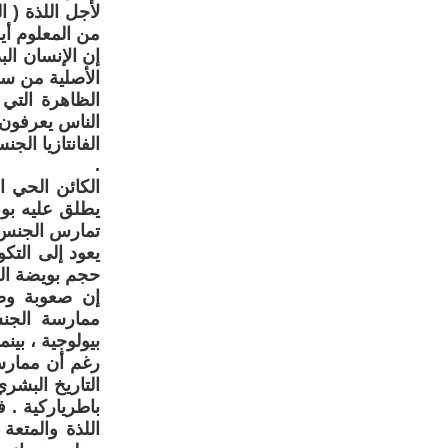
لأجل اللذة ( 
من المعلوم أي
إن الإنسان ال
الأصلية من سك
الظاهرة التي 
الناس يعرفون 
الفانتازيا الجن
.
الكائن الحي ا
يعود إلى التك
حجم بويضة الغ
إن صعوبة وصو
ممارسة الجنس
بيولوجية ، بين
رغم أن ممارسة
التاريخ البشر
باطرياركية . 
اللذة والمتع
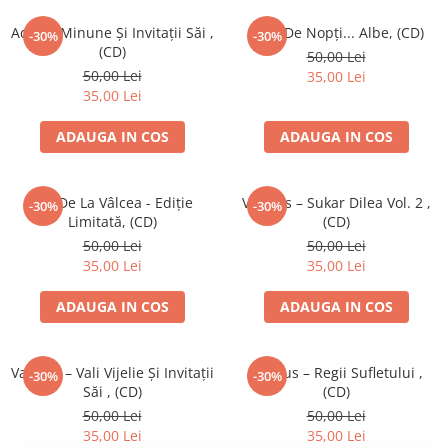
Discuri vinil 7' (mici)
Patriotice
Patriotice
Viniluri Românești
Colecția Electrecord
Adrian Minune Și Invitații Săi ,
1001 De Nopți... Albe, (CD)
-30%
-30%
(CD)
50,00 Lei
50,00 Lei
35,00 Lei
35,00 Lei
ADAUGA IN COS
ADAUGA IN COS
Adi De La Vâlcea - Ediție
Various – Sukar Dilea Vol. 2 ,
-30%
-30%
Limitată, (CD)
(CD)
50,00 Lei
50,00 Lei
35,00 Lei
35,00 Lei
ADAUGA IN COS
ADAUGA IN COS
Various – Vali Vijelie Și Invitații
Various – Regii Sufletului ,
-30%
-30%
Săi , (CD)
(CD)
50,00 Lei
50,00 Lei
35,00 Lei
35,00 Lei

※ ※ ※

(Your assignment): Having located the line containing "Various – Regii", set it down along with every line after it through the end of the data, reproducing each exactly.

(Task result):
Various – Regii Sufletului ,
-30%
-30%
Săi , (CD)
(CD)
50,00 Lei
50,00 Lei
35,00 Lei
35,00 Lei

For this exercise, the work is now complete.